The foundation on which successful parenting and homemaking is based is your self-esteem as a parent. If you feel good about yourself and and your place in the world, you will be better able to support your family in their growth.
Yet, primary parenting—the role we used to (and still largely do) equate with being a mother—has never had the respect in society of being a lawyer, doctor, investment counsel, business owner, professor or any number of other career choices. In general, care-giving and homemaking is under-valued work, whether we are talking about nannies, daycare workers, or elementary teachers. These roles are generally filled by women, they are paid poorly and receive little respect.
So, how can we as men feel good about ourselves as caregivers and homemakers in the face of all this social disrespect?
I’m not going to lie—it’s not always easy. Some days, I feel great about having the best job in the world. (Great gig if you can get it, I say.) Other days, I feel like this is the only gig I could get.

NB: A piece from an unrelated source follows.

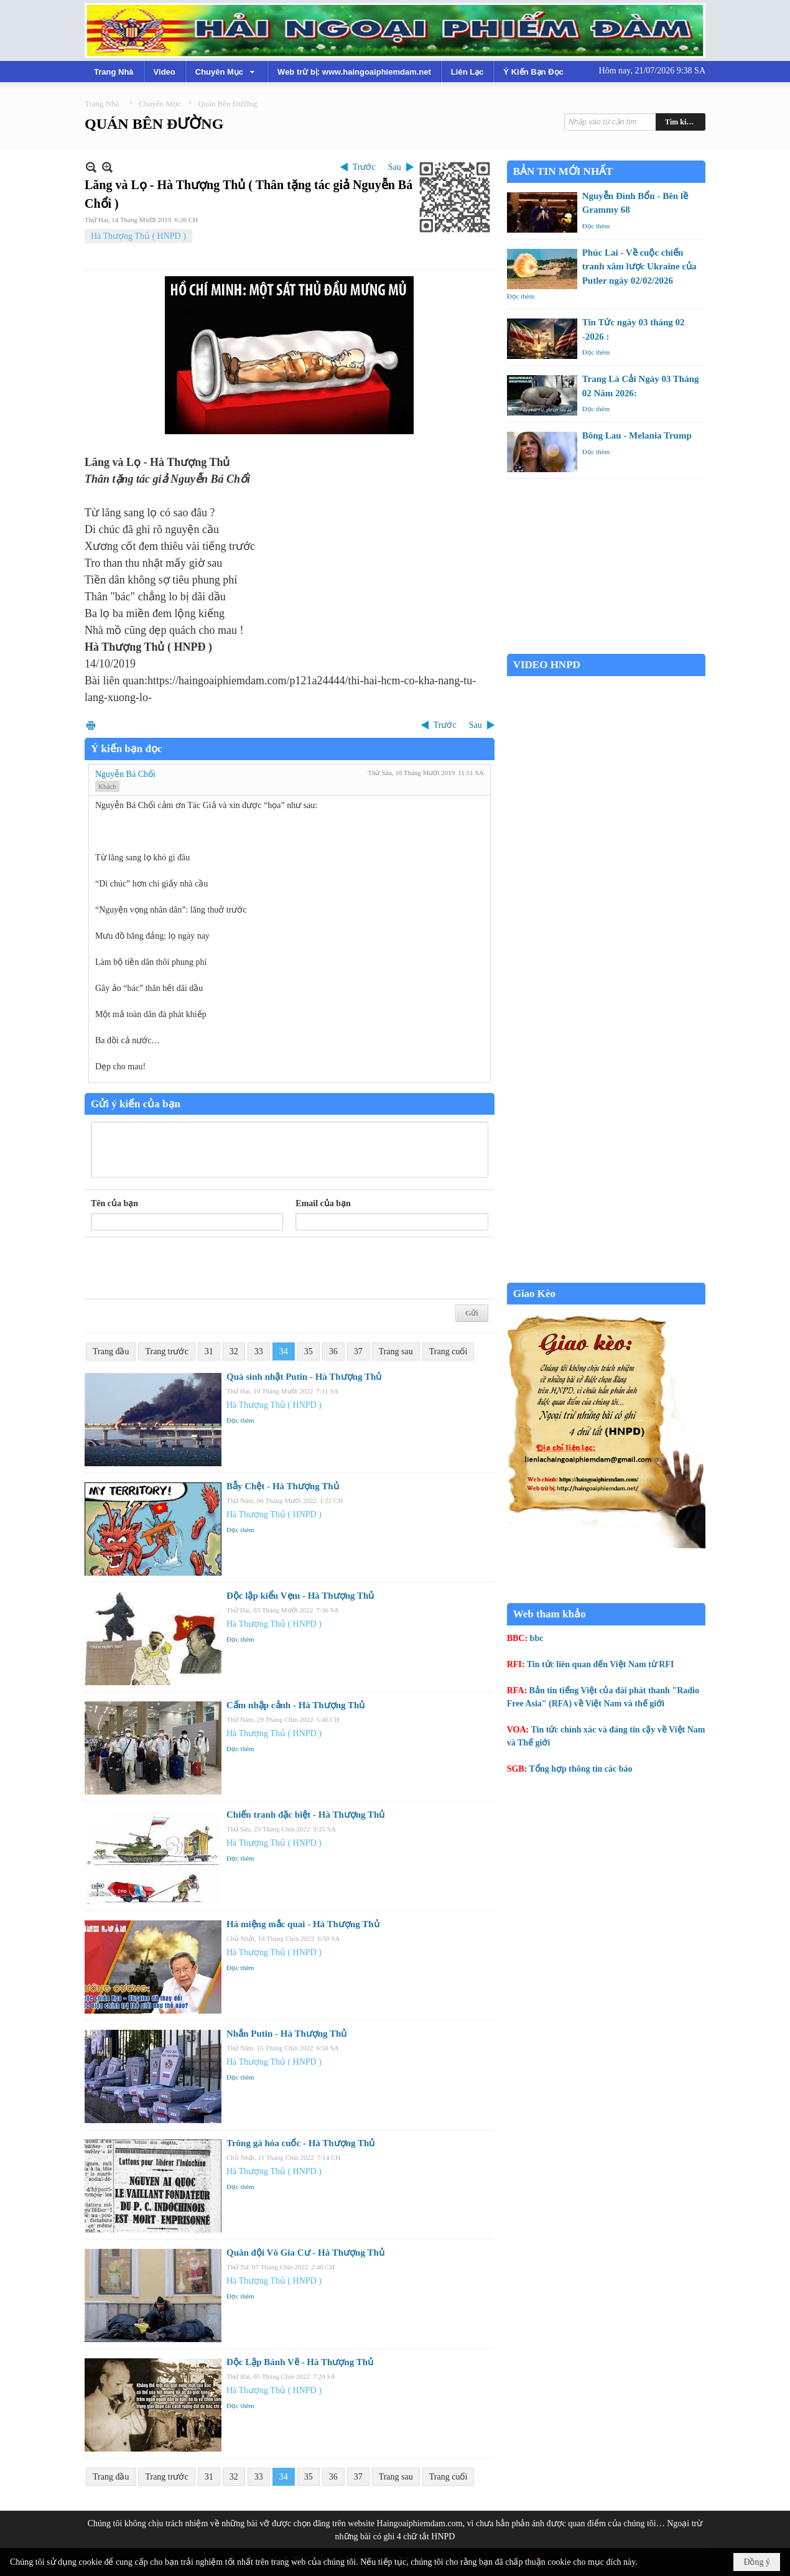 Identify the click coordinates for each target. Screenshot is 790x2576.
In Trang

When I get to feeling this low about it, I return to my first principles of parenting for my inspiration and sense of self-worth. Hopefully this helps you as it has helped me:
- Pay it forward – The care and love and attention you pay to your kids today will one day be reflected in their ability to love and nurture their own offspring and will contribute to making them healthy, productive people when they grow up.
- Be the best you can be – No matter what you do, be good at it. Learn to prepare the family’s favourite meals well, clean a bathroom thoroughly, and iron a shirt properly. Know your kids’ favourite playgrounds and playmates. Be the most patient and attentive parent you can be.
- Change the world for the better – Even at the level of our family and home life, what we do affects others and the greater world around us. By being the best primary parents we can and striving for respect in this role, we can change how our kids, their friends, their friends’ parents and our community sees our role.